Encoding is hell on earth for me. I must be really dumb.
I'm extracting hashtags from twitter to make my own bookmark library.
$url = 'https://api.twitter.com/1.1/statuses/mentions_timeline.json';
$requestMethod = 'GET';
$getfield = '?count=200&include_rts=1&max_id=397109847755210753';
$twitterGET = new TwitterAPIExchange($settingsGET);
$twitterPOST = new TwitterAPIExchange($settingsPOST);
$jsonString = $twitterGET->setGetfield($getfield)

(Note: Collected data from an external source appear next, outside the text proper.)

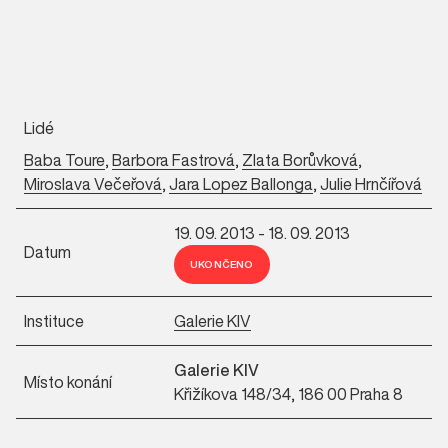
Lidé
Baba Toure
,
Barbora Fastrová
,
Zlata Borůvková
,
Miroslava Večeřová
,
Jara Lopez Ballonga
,
Julie Hrnčířová
19. 09. 2013 - 18. 09. 2013
Datum
UKONČENO
Instituce
Galerie KIV
Galerie KIV
Místo konání
Křižíkova 148/34, 186 00 Praha 8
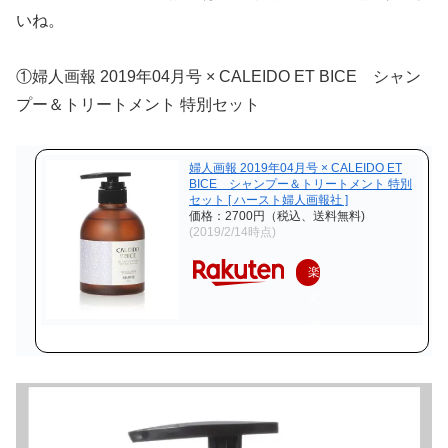
いね。
①婦人画報 2019年04月号 × CALEIDO ET BICE シャン
プー＆トリートメント 特別セット
婦人画報 2019年04月号 × CALEIDO ET
BICE シャンプー＆トリートメント 特別
セット [ ハースト婦人画報社 ]
価格：2700円（税込、送料無料)
(2019/2/14時点)
楽
天
で
購
入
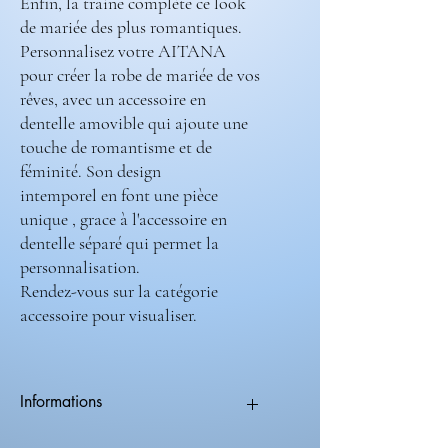
Enfin, la traine complète ce look
de mariée des plus romantiques.
Personnalisez votre AITANA
pour créer la robe de mariée de vos
rêves, avec un accessoire en
dentelle amovible qui ajoute une
touche de romantisme et de
féminité. Son design
intemporel en font une pièce
unique , grace à l'accessoire en
dentelle séparé qui permet la
personnalisation.
Rendez-vous sur la catégorie
accessoire pour visualiser.
Informations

->buildOauth($url, $requestMethod)
->performRequest();
$json_arr = json_decode($jsonString, true);
Since many twits are in spanish they have such characters as á
Twitter from what i have read is supposed to encode in UTF-8
, but when i transform the hashtag strings to lower case im getting unicode stuff. See code below:
foreach ($json_arr as $mytwit) {
$twitText=$mytwit["text"];
$twitHashTags=$mytwit["entities"]["hashtags"];
foreach($twitHashTags as $tag){
$tag=mb_strtolower($tag, 'UTF-8');
$twitKeyWords[]=$tag;
echo $tag;
}
#==>outputs: tecnolog\u00edas
}
So next i try to guess what encoding is there and i try this code with all possible encodings available on this lovely planet (below is just 1 of many attempts):
foreach($twitHashTags as $tag){
$tag = iconv("ISO-8859-1", "UTF-8//IGNORE", $tag);
$tag=mb_strtolower($tag, 'UTF-8');
$twitKeyWords[]=$tag;
echo $tag;
}
==>outputs: tecnolog\u00e3\u00adas (even worse, thanks)
I have 2 questions.
If its conceptually impossible to guess the encoding of a string, why does twitter not specify the encoding of a twit in some field like for example
$twit["entities"]["bloody_encoding"]
?Does anybody have a php-twitter encoding advice for dummies?
Oh, i also tried this magic trick but didn't work unfortunately: How to decode Unicode escape sequences like "\u00ed" to proper UTF-8 encoded characters?